One man’s willingness to sacrifice his whiskers appears to have helped a troubled elementary school to move toward what once seemed to be an impossible goal--an attendance rate of 95 percent, the level of other schools in the district.
Harold Jones, the principal of Allapattah Elementary School in Miami, said many students have expressed curiosity about what he would look like without his bushy beard. That provoked an idea. ...
Mr. Jones struck a deal with the students at the start of the 1983-84 school year. If they could increase their attendance rate to 95 percent, he said, he would allow them to give him a public shave.
The first grading period of the year ended Nov. 3, and the students fell short of the goal by a fraction of a percentage point; the attendance rate for the school’s first term was 94.79 percent. Mr. Jones has renewed the offer for the next marking period, which ends Jan. 10.
The beard-chopping incentive is one of many innovations Mr. Jones has used since coming to Allapattah for the 1979-80 school year. At the time, the school ranked 152 among 174 Dade County elementary schools in attendance, with a rate of 90 percent. The school also was on probation for failing to meet the minimum state standards for students’ test scores.
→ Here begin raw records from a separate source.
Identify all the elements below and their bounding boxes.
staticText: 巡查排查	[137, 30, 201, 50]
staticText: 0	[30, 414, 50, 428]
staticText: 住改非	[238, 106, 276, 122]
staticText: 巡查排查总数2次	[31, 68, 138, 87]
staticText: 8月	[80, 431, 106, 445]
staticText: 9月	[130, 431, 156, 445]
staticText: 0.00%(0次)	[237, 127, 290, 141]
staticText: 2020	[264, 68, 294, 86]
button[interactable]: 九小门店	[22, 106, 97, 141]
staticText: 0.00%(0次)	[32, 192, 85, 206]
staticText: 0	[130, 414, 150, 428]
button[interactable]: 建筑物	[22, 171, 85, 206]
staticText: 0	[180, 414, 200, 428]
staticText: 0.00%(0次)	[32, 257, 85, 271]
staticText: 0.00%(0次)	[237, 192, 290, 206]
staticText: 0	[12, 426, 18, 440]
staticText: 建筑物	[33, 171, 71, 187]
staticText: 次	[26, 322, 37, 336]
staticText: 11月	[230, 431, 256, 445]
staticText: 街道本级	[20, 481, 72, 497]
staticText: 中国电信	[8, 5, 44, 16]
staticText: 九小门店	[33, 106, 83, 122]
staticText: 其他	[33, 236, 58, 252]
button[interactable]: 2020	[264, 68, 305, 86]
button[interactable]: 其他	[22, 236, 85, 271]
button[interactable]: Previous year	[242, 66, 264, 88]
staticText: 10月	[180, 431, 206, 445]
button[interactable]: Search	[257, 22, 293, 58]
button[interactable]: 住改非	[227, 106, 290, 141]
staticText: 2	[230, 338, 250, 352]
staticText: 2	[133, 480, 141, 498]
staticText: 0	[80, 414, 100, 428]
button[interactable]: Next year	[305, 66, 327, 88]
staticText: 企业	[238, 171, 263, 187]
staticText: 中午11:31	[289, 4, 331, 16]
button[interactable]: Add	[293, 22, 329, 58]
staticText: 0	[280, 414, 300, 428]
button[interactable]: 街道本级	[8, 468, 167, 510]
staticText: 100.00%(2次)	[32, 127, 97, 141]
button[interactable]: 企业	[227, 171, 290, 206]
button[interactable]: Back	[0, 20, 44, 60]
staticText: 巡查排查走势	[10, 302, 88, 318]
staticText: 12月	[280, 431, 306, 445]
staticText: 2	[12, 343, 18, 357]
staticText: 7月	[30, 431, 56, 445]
Perhaps the biggest problem, Mr. Jones said, was that the students lacked any school spirit that might induce them to work hard. “The image students had of school was pretty negative,” Mr. Jones said, “and I decided that just because we were an inner-city school is no reason for us to do so poorly.”
Mr. Jones found that all students showed up when a movie was shown, so he asked teachers to increase their use of movies. He offered cafeteria incentives--cookies, candy bars--for good student performance. He and many teachers took photographs of the students and hung the pictures on hall walls. And he asked teachers to wear T-shirts bearing the school’s symbol, a cobra, on designated days.
The result, Mr. Jones said, is a new attitude among students. Scores on the mathematics and English tests given to 3rd- and 5th-grade students have jumped from below 70 percent to the high 80’s and low 90’s, he said.
Mr. Jones said a statement by Bill Russell, the former professional basketball player and one of his personal heroes, explains why the beard-trimming incentive appears to be working.
“Someone once asked Bill Russell about his beard,” Mr. Jones said. “He said the beard was just a beard. Everyone can have a beard, but it’s how you carry yourself that counts. ... We have taught our kids to be positive.”